Transcribed page contents
________
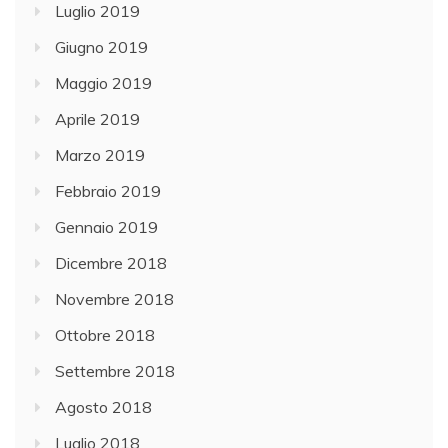
Luglio 2019
Giugno 2019
Maggio 2019
Aprile 2019
Marzo 2019
Febbraio 2019
Gennaio 2019
Dicembre 2018
Novembre 2018
Ottobre 2018
Settembre 2018
Agosto 2018
Luglio 2018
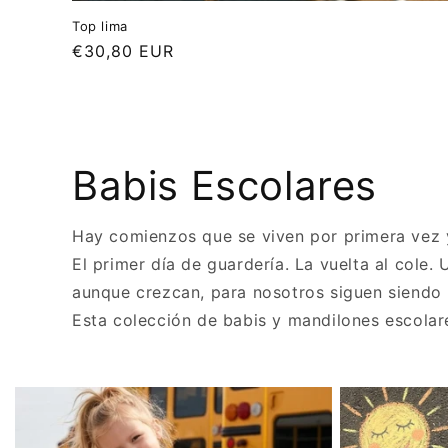
Top lima
Precio
€30,80 EUR
habitual
Babis Escolares
Hay comienzos que se viven por primera vez 
El primer día de guardería. La vuelta al cole
aunque crezcan, para nosotros siguen siendo
Esta colección de babis y mandilones escola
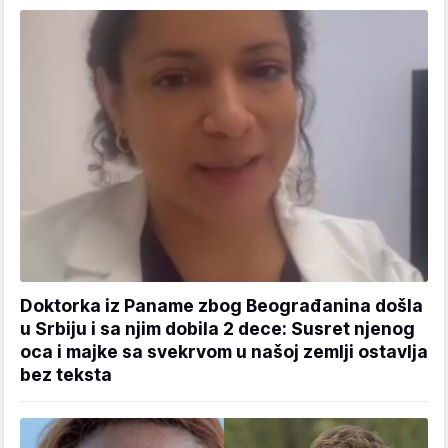
Doktorka iz Paname zbog Beograđanina došla
u Srbiju i sa njim dobila 2 dece: Susret njenog
oca i majke sa svekrvom u našoj zemlji ostavlja
bez teksta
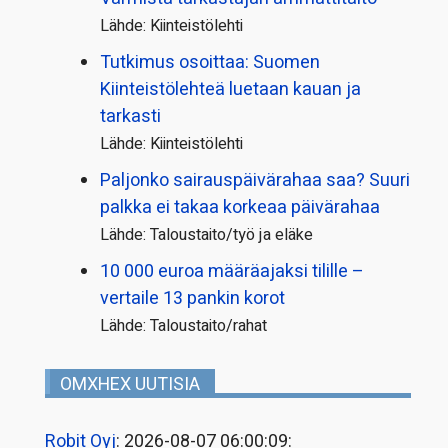
Lähde: Kiinteistölehti
Tutkimus osoittaa: Suomen
Kiinteistölehteä luetaan kauan ja
tarkasti
Lähde: Kiinteistölehti
Paljonko sairauspäivä­rahaa saa? Suuri
palkka ei takaa korkeaa päivärahaa
Lähde: Taloustaito/työ ja eläke
10 000 euroa määräajaksi tilille –
vertaile 13 pankin korot
Lähde: Taloustaito/rahat
OMXHEX UUTISIA
Robit Oyj
: 2026-08-07 06:00:09:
________
◆ **Exercise brief**: Copy the entries precisely, images excluded.

◆ **Answer space**:
Luglio 2019
Giugno 2019
Maggio 2019
Aprile 2019
Marzo 2019
Febbraio 2019
Gennaio 2019
Dicembre 2018
Novembre 2018
Ottobre 2018
Settembre 2018
Agosto 2018
Luglio 2018
Top lima
Precio
€30,80 EUR
habitual
Babis Escolares
Hay comienzos que se viven por primera vez 
El primer día de guardería. La vuelta al cole
aunque crezcan, para nosotros siguen siendo
Esta colección de babis y mandilones escola
Doktorka iz Paname zbog Beograđanina došla
u Srbiju i sa njim dobila 2 dece: Susret njenog
oca i majke sa svekrvom u našoj zemlji ostavlja
bez teksta
Lähde: Kiinteistölehti
Tutkimus osoittaa: Suomen
Kiinteistölehteä luetaan kauan ja
tarkasti
Lähde: Kiinteistölehti
Paljonko sairauspäivä­rahaa saa? Suuri
palkka ei takaa korkeaa päivärahaa
Lähde: Taloustaito/työ ja eläke
10 000 euroa määräajaksi tilille –
vertaile 13 pankin korot
Lähde: Taloustaito/rahat
OMXHEX UUTISIA
Robit Oyj
: 2026-08-07 06:00:09:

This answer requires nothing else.